In both movies the people who see the video subsequently have images of
their faces distorted in pictures. I can't rcall this being in the book, but
I could be wrong.
Also in the Japanese movie the main character (the woman journalist)
interviews some schoolchildren about an urban legend, the text of which
talks about a cursed video. There's the typical foaf (friend of a friend)
and r.i.p. (read in paper) elements, that I've heard from reading books by
Patricia Turner and Gary Fine about certain types of contemporary legends. I
was drawn to Patricia Turner's book (_I Heard it Through the Grapevine_)

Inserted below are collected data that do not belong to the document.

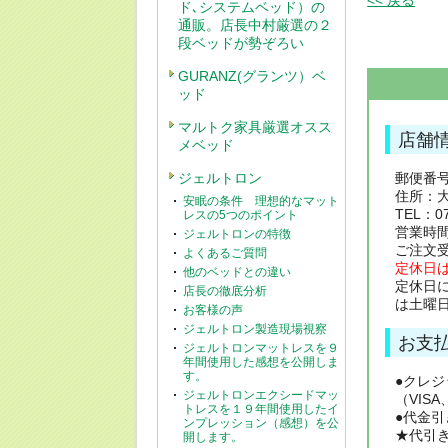
<< 戻る
ド､システムベッド）の
通販。店長中村厳選の２
段ベッドが勢ぞろい
GURANZ(グランツ）ベ
ッド
マルトク家具厳選オスス
店舗
メベッド
ジェルトロン
郵便番号：
住所：大
安眠の条件 理想的なマット
TEL：07
レスの5つのポイント
営業時間：
ジェルトロンの特徴
ご注文
よくあるご質問
定休日
他のベッドとの違い
定休日
店長の徹底分析
は土曜
お客様の声
ジェルトロン製造現場視察
お支
ジェルトロンマットレスを９
年間使用した感想を公開しま
す。
●クレ
ジェルトロンエクシードマッ
（VISA
トレスを１９年間使用したイ
●代金
ンプレッション（感想）を公
★代引
開します。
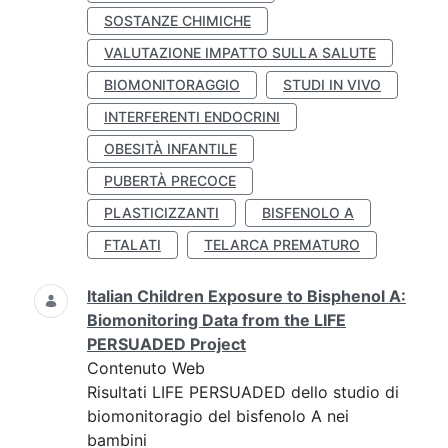
SOSTANZE CHIMICHE
VALUTAZIONE IMPATTO SULLA SALUTE
BIOMONITORAGGIO
STUDI IN VIVO
INTERFERENTI ENDOCRINI
OBESITÀ INFANTILE
PUBERTÀ PRECOCE
PLASTICIZZANTI
BISFENOLO A
FTALATI
TELARCA PREMATURO
Italian Children Exposure to Bisphenol A:
Biomonitoring Data from the LIFE
PERSUADED Project
Contenuto Web
Risultati LIFE PERSUADED dello studio di
biomonitoragio del bisfenolo A nei
bambini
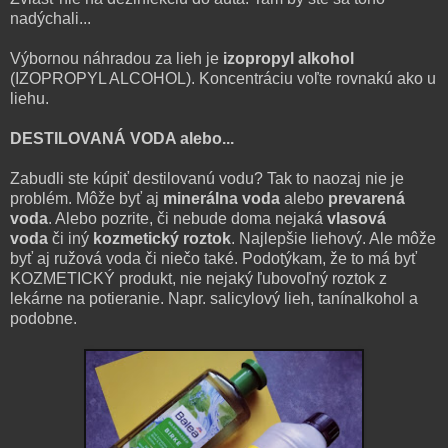
nadýchali...
Výbornou náhradou za lieh je
izopropyl alkohol
(IZOPROPYL ALCOHOL). Koncentráciu voľte rovnakú ako u
liehu.
DESTILOVANÁ VODA alebo...
Zabudli ste kúpiť destilovanú vodu? Tak to naozaj nie je
problém. Môže byť aj
minerálna voda
alebo
prevarená
voda
. Alebo pozrite, či nebude doma nejaká
vlasová
voda
či iný
kozmetický roztok
. Najlepšie liehový. Ale môže
byť aj ružová voda či niečo také. Podotýkam, že to má byť
KOZMETICKÝ produkt, nie nejaký ľubovoľný roztok z
lekárne na potieranie. Napr. salicylový lieh, tanínalkohol a
podobne.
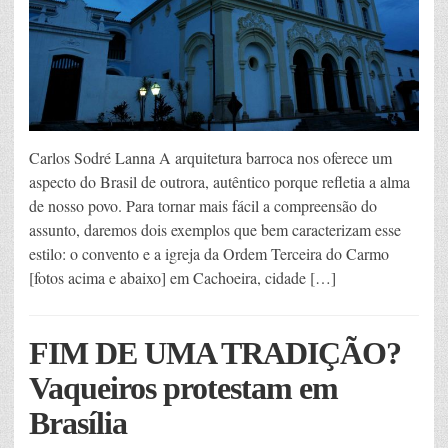
Carlos Sodré Lanna A arquitetura barroca nos oferece um
aspecto do Brasil de outrora, autêntico porque refletia a alma
de nosso povo. Para tornar mais fácil a compreensão do
assunto, daremos dois exemplos que bem caracterizam esse
estilo: o convento e a igreja da Ordem Terceira do Carmo
[fotos acima e abaixo] em Cachoeira, cidade […]
FIM DE UMA TRADIÇÃO?
Vaqueiros protestam em
Brasília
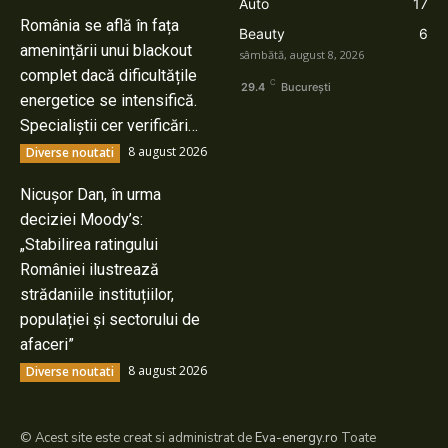
Auto
17
România se află în fața
Beauty
6
amenințării unui blackout
sâmbătă, august 8, 2026
complet dacă dificultățile
C
29.4
București
energetice se intensifică.
Specialiștii cer verificări…
8 august 2026
Diverse noutati
Nicușor Dan, în urma
deciziei Moody’s:
„Stabilirea ratingului
României ilustrează
strădaniile instituțiilor,
populației și sectorului de
afaceri”
8 august 2026
Diverse noutati
© Acest site este creat si administrat de
Eva-energy.ro
Toate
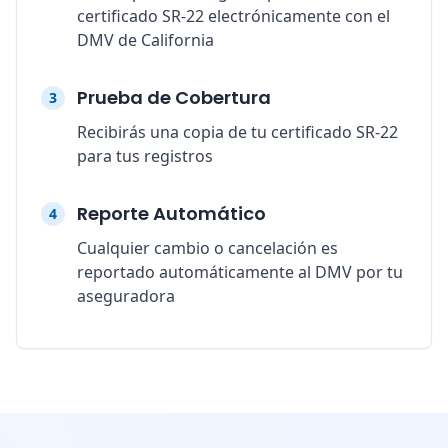
certificado SR-22 electrónicamente con el
DMV de California
Prueba de Cobertura
3
Recibirás una copia de tu certificado SR-22
para tus registros
Reporte Automático
4
Cualquier cambio o cancelación es
reportado automáticamente al DMV por tu
aseguradora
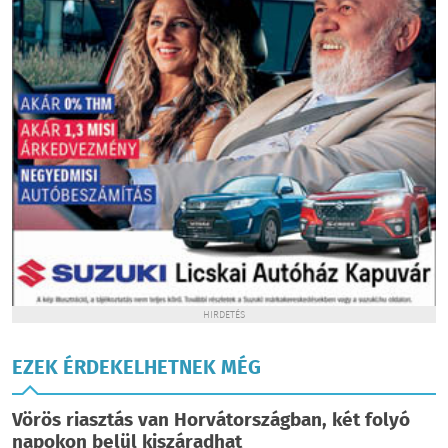
HIRDETÉS
EZEK ÉRDEKELHETNEK MÉG
Vörös riasztás van Horvátországban, két folyó
napokon belül kiszáradhat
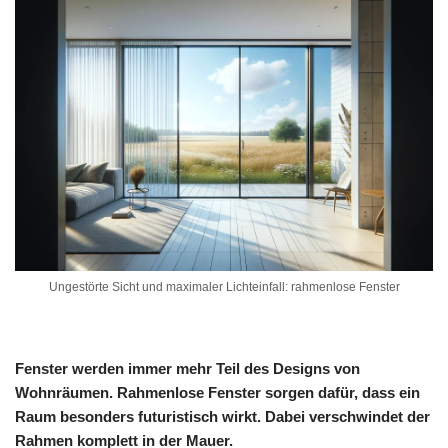
Ungestörte Sicht und maximaler Lichteinfall: rahmenlose Fenster
Fenster werden immer mehr Teil des Designs von
Wohnräumen. Rahmenlose Fenster sorgen dafür, dass ein
Raum besonders futuristisch wirkt. Dabei verschwindet der
Rahmen komplett in der Mauer.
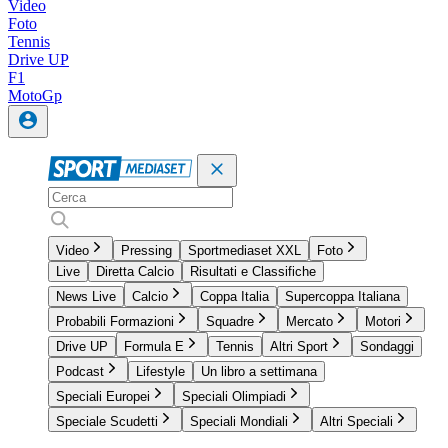
Video
Foto
Tennis
Drive UP
F1
MotoGp
Video
Pressing
Sportmediaset XXL
Foto
Live
Diretta Calcio
Risultati e Classifiche
News Live
Calcio
Coppa Italia
Supercoppa Italiana
Probabili Formazioni
Squadre
Mercato
Motori
Drive UP
Formula E
Tennis
Altri Sport
Sondaggi
Podcast
Lifestyle
Un libro a settimana
Speciali Europei
Speciali Olimpiadi
Speciale Scudetti
Speciali Mondiali
Altri Speciali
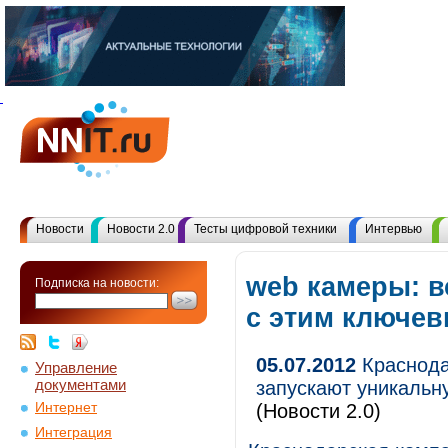
Новости
Новости 2.0
Тесты цифровой техники
Интервью
web камеры: в
Подписка на новости:
с этим ключе
05.07.2012
Краснодар
Управление
документами
запускают уникальн
Интернет
(Новости 2.0)
Интеграция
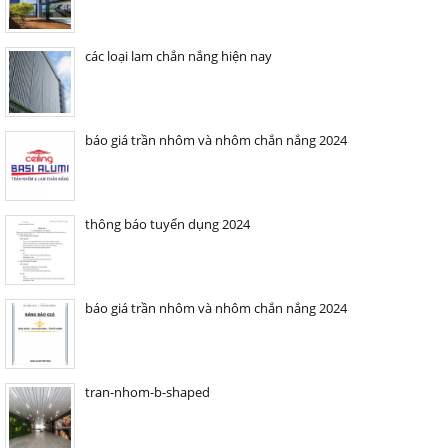
các loại lam chắn nắng hiện nay
báo giá trần nhôm và nhôm chắn nắng 2024
thông báo tuyển dụng 2024
báo giá trần nhôm và nhôm chắn nắng 2024
tran-nhom-b-shaped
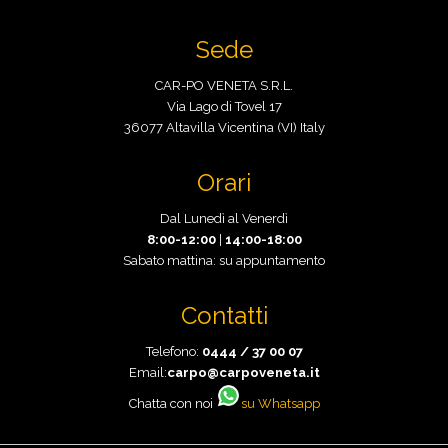
Sede
CAR-PO VENETA S.R.L.
Via Lago di Tovel 17
36077 Altavilla Vicentina (VI) Italy
Orari
Dal Lunedì al Venerdì
8:00-12:00
|
14:00-18:00
Sabato mattina: su appuntamento
Contatti
Telefono:
0444 / 37 00 07
Email:
carpo@carpoveneta.it
Chatta con noi
su Whatsapp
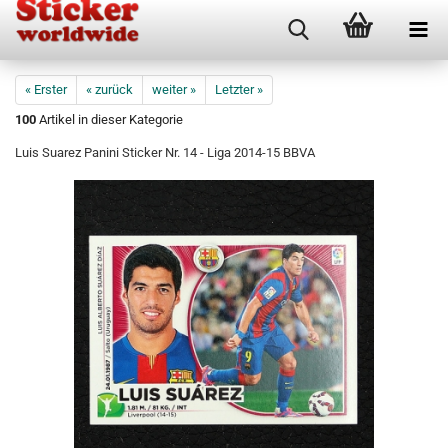
« Erster
« zurück
weiter »
Letzter »
100
Artikel in dieser Kategorie
Luis Suarez Panini Sticker Nr. 14 - Liga 2014-15 BBVA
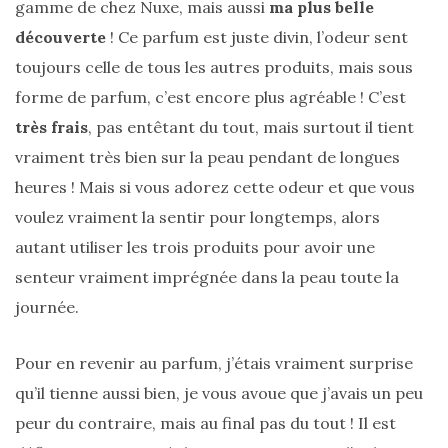
Marly
gamme de chez Nuxe, mais aussi
ma plus belle
Ateliers
découverte
! Ce parfum est juste divin, l’odeur sent
Auguste,
lequel
toujours celle de tous les autres produits, mais sous
choisir
?
forme de parfum, c’est encore plus agréable ! C’est
très frais
, pas entêtant du tout, mais surtout il tient
02/05/2026
vraiment très bien sur la peau pendant de longues
heures ! Mais si vous adorez cette odeur et que vous
voulez vraiment la sentir pour longtemps, alors
CATÉGORIES
autant utiliser les trois produits pour avoir une
DU BLOG
senteur vraiment imprégnée dans la peau toute la
journée.
Beauté
(640)
Pour en revenir au parfum, j’étais vraiment surprise
Actualités
qu’il tienne aussi bien, je vous avoue que j’avais un peu
beauté
peur du contraire, mais au final pas du tout ! Il est
(10)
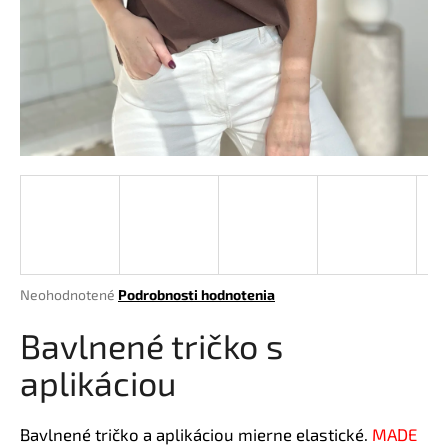
á
j
s
ť
?
HĽADAŤ
Priemerné
Neohodnotené
Podrobnosti hodnotenia
hodnotenie
O
produktu
Bavlnené tričko s
d
je
p
0,0
aplikáciou
o
z
r
5
hviezdičiek.
ú
Bavlnené tričko a aplikáciou mierne elastické.
MADE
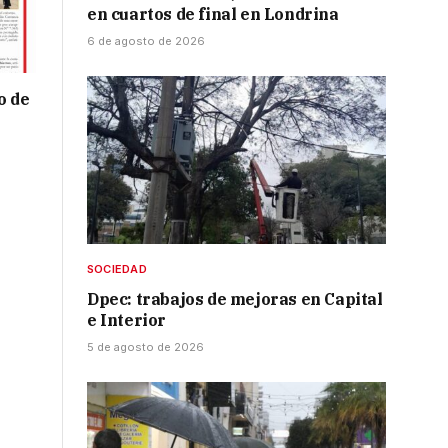
en cuartos de final en Londrina
6 de agosto de 2026
o de
SOCIEDAD
Dpec: trabajos de mejoras en Capital
e Interior
5 de agosto de 2026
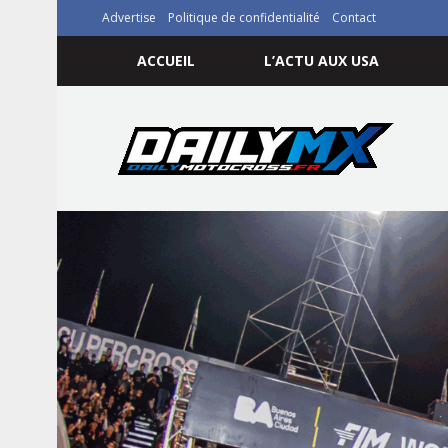
Advertise
Politique de confidentialité
Contact
ACCUEIL
L’ACTU AUX USA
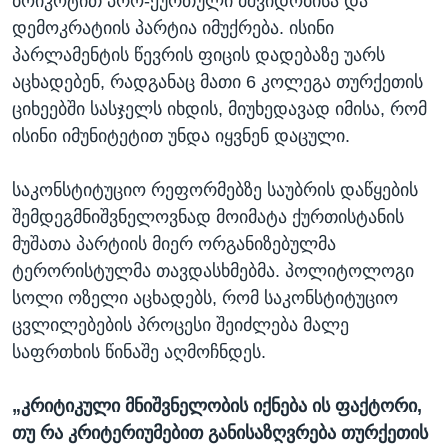
ბოიკოტით პრო-ქურთული მშვიდობისა და
დემოკრატიის პარტია იმუქრება. ისინი
პარლამენტის წევრის ფიცის დადებაზე უარს
აცხადებენ, რადგანაც მათი 6 კოლეგა თურქეთის
ციხეებში სასჯელს იხდის, მიუხედავად იმისა, რომ
ისინი იმუნიტეტით უნდა იყვნენ დაცული.
საკონსტიტუციო რეფორმებზე საუბრის დაწყების
შემდეგმნიშვნელოვნად მოიმატა ქურთისტანის
მუშათა პარტიის მიერ ორგანიზებულმა
ტერორისტულმა თავდასხმებმა. პოლიტოლოგი
სოლი ოზელი აცხადებს, რომ საკონსტიტუციო
ცვლილებების პროცესი შეიძლება მალე
საფრთხის წინაშე აღმოჩნდეს.
„კრიტიკული მნიშვნელობის იქნება ის ფაქტორი,
თუ რა კრიტერიუმებით განისაზღვრება თურქეთის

because she discusses the unfouded legend that circulated in the mid to late
eighties about the clothing line Troop having a connection to the KKK. Her
book co-authored by Fine _Whispers on the Color Line_ is just as interesting
and broader in scope. More on these in the future.
This Ring myth reminds me a little of an urban legend where one says
something (Bloody Mary?) into a mirror several times. That one made the
rounds at one of my schools when I was little.